Dans l’histoire de la littérature française (jadis ?) enseignée aux élèves des collèges et des lycées, celle du théâtre fait d’étranges sauts : on saute du théâtre classique, Racine Corneille et Molière à la comédie du XVIIIème (Marivaux et Beaumarchais), puis directement au drame romantique, en passant éventuellement par un Hugo dénonçant la tragédie, évitant soigneusement de préciser que Hugo dénonçait le théâtre fossilisé de son temps qui continuait imperturbable à produire des tragédies jusqu’au seuil des années 1830 plus que les auteurs classiques.
On passe ainsi sous silence les tragédies de Voltaire, qui pourtant firent sa gloire et qui ne sont pas aussi mauvaises qu’on a pu le dire, et surtout la vitalité de la scène française qui explose dans des formes les plus diverses, foire, opéra comique, pantomime au XVIIIe, et qui continue au début du XIXe à fleurir, un théâtre dont on ne parle pas, sauf qu’il a servi de source à bonne part de l’opéra du XIXe, depuis Cherubini jusqu’à Bellini et Verdi.
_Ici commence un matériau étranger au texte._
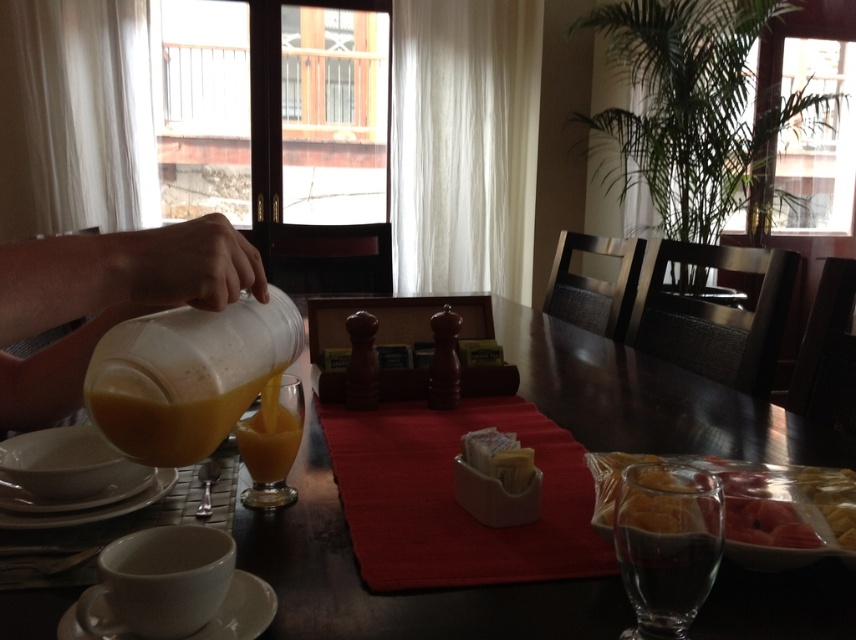 Looking at this image, you are arranging items on a dining table for a breakfast setup. You have a translucent plastic bag at lower right and a white matte plate at lower left. Which item is positioned higher up on the table?

The translucent plastic bag at lower right is located above the white matte plate at lower left, so it is positioned higher up on the table.

You are setting up a table for a breakfast buffet and need to place a decorative centerpiece that requires at least 12 inches of space. Given the translucent glass at center and the yellow matte sugar packets at center, which item should you move to accommodate the centerpiece?

The translucent glass at center might be wider than yellow matte sugar packets at center, so you should move the translucent glass at center to make space for the centerpiece.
C’est le cas des tragédies de Voltaire, où puisèrent Rossini (Tancredi, Maometto II), Bellini (Zaira) ou Verdi (Alzira).
On sait moins que d’autres pièces à succès passèrent les frontières pour faire sujet d’opéra, comme Norma ou l’infanticide d’Alexandre Soumet, source de l’opéra de Bellini, qui a écrasé la gloire ( ?) du dramaturge français dont le nom est complètement oublié sauf des spécialistes..
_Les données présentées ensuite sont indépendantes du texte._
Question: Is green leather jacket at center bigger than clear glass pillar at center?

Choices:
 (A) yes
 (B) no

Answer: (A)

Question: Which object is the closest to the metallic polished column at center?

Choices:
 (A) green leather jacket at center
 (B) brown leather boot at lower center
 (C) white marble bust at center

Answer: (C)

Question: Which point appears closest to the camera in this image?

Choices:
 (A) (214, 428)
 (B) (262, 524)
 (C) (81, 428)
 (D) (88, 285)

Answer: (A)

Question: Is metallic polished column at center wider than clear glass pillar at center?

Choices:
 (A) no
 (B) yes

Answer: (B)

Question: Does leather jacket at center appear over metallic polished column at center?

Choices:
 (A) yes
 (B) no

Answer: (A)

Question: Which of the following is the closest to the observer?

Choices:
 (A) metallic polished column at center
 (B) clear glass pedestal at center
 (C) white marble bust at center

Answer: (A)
Tout occupés à compter les têtes tomber sous la révolution, nous passons sous silence les triomphes lyriques (Lodoiska de Cherubini 200 représentations, ce qui est énorme) ou toute la vitalité du théâtre parlé qui continua de prospérer sous la Révolution, puis sousl’Empire et la Restauration. Certes c’est un théâtre à usage immédiat, peu destiné à alimenter les livres d’école, mais qui faisait de Paris une des villes les plus riches en théâtres et salles de spectacle dans toute l’Europe.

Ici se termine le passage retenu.